The function {autolink}`block_diagonalize` takes the Hamiltonian and the perturbative parameter as input.
Differently from the rest of the tutorials, here we do not provide `susbpace_vectors` or `subspace_indices`.
Pymablock treats the Hamiltonian as a **single block**, where the goal is to remove all terms that are not diagonal.
The output therefore is a $2 \times 2$ diagonal Hamiltonian that only contains one block with number operators.

```{note}
Pymablock only supports diagonal unperturbed Hamiltonians when using bosonic operators.
This means that $H_0$ must be block-diagonal and its entries need to be convertible to functions of the number operator, without single boson terms.
This limitation may be lifted using advanced functionality, by providing a custom `solve_sylvester` input to the {autolink}`block_diagonalize` function.
```

For example, to compute the 2nd order correction of the Hamiltonian of the $↑, ↓$ subspaces we use

```{code-cell} ipython3
%%time

display_eq(r'\tilde{H}_2', H_tilde[0, 0, 2])
```

:::{admonition} Pymablock's number operator
:class: dropdown

Pymablock's output contains $N_a = a^\dagger a$, the number operator for the bosonic mode, which is a {autolink}`~pymablock.number_ordered_form.NumberOperator` object.
Furthermore, the output is stored in the {autolink}`~pymablock.number_ordered_form.NumberOrderedForm` class that Pymablock uses for efficient manipulation of second quantized expressions.
In the example above, the diagonal entries of the Hamiltonian are {autolink}`~pymablock.number_ordered_form.NumberOrderedForm` objects.

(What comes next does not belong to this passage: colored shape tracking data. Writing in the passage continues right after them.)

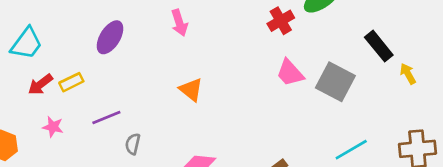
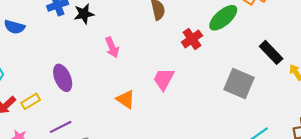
purple ellipse: (110, 37) -> (63, 78), moved, turned -50
pink trapezoid: (290, 73) -> (164, 79), moved, turned 75

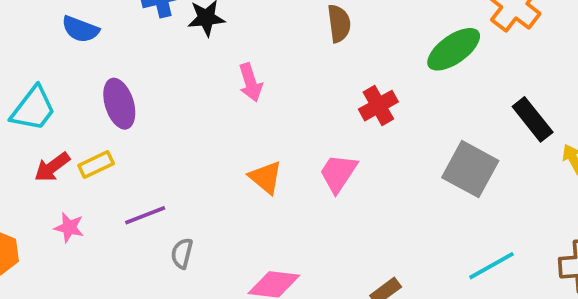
red cross: (192, 39) -> (378, 106), moved
purple ellipse: (63, 78) -> (119, 104), moved
pink trapezoid: (164, 79) -> (338, 173), moved

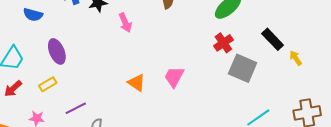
pink arrow: (250, 82) -> (125, 23), moved
red cross: (378, 106) -> (223, 43), moved
red arrow: (52, 167) -> (13, 89), moved

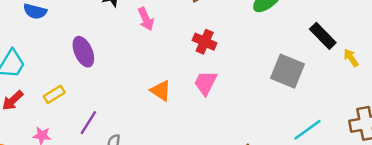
red cross: (223, 43) -> (205, 42), moved, turned -30
purple ellipse: (57, 51) -> (83, 52), moved
purple line: (76, 108) -> (88, 123), turned -30

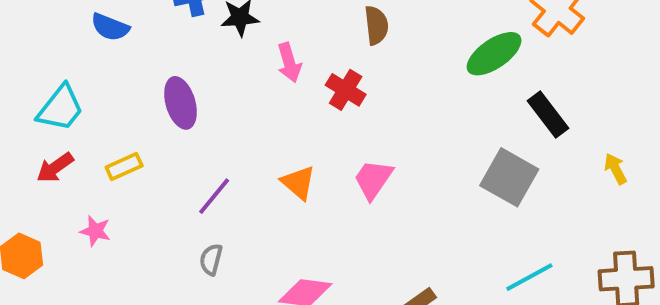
black rectangle: (323, 36) -> (548, 114), moved
red cross: (205, 42) -> (346, 90), moved
purple line: (88, 123) -> (214, 196), moved

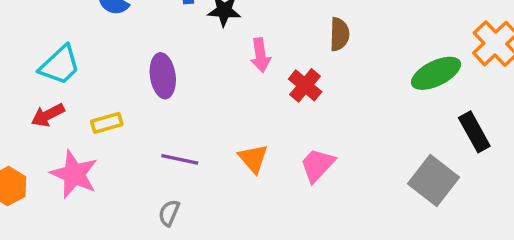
purple line: (214, 196) -> (180, 159), turned 54
pink star: (95, 231) -> (74, 174), size x1.8

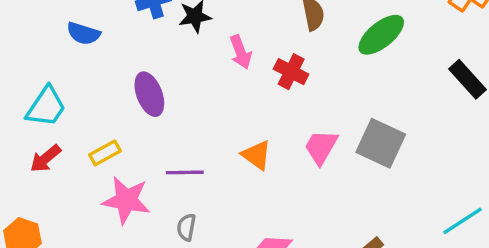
green ellipse: (436, 73) -> (381, 35), moved
pink star: (74, 174) -> (126, 200), moved
gray square: (433, 181) -> (381, 143), moved

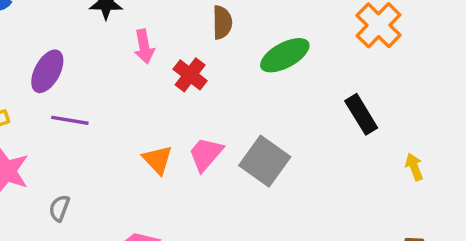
purple ellipse: (149, 94) -> (47, 71), turned 39
orange triangle: (257, 155) -> (158, 160), moved
purple line: (185, 172) -> (70, 120), moved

To see the result in terms of individual bosonic operators, we may use the `doit` method:

```python

simplify(H_tilde[0, 0, 2])[0, 0].doit()
```

Check out the [documentation](../second_quantization.md) for more information on how to use number operators and simplify expressions that contain them.

:::

Higher order corrections to the Hamiltonian work exactly the same:

```{code-cell} ipython3
%%time

display_eq(r'\tilde{H}_4', H_tilde[0, 0, 4])
```

```{code-cell} ipython3
%%time

display_eq(r'\tilde{H}_6', H_tilde[0, 0, 6])
```

We see that also computing the 6th order correction takes effectively no time.

## Spin operators

An alternative to defining the Hamiltonian as a 2x2 matrix is to use spin operators:

```{code-cell} ipython3
from sympy.physics.quantum import pauli

H_0 = wr * Dagger(a) * a + wq * pauli.SigmaZ("s") / 2
H_p = g * (pauli.SigmaPlus("s") * a + pauli.SigmaMinus("s") * Dagger(a))

display_eq('H', H_0 + H_p)
```

Similarly as before, we provide the Hamiltonian to {autolink}`block_diagonalize`:

```{code-cell} ipython3
H_tilde, *_ = block_diagonalize([H_0, H_p], symbols=[g])

display_eq(r'\tilde{H}_4', simplify(H_tilde[0, 0, 4]))
```

The fourth order correction to the Hamiltonian depends on the spin occupation number $N_s$, such that for $N_s = 0, 1$ we recover the diagonal entries of the previous example.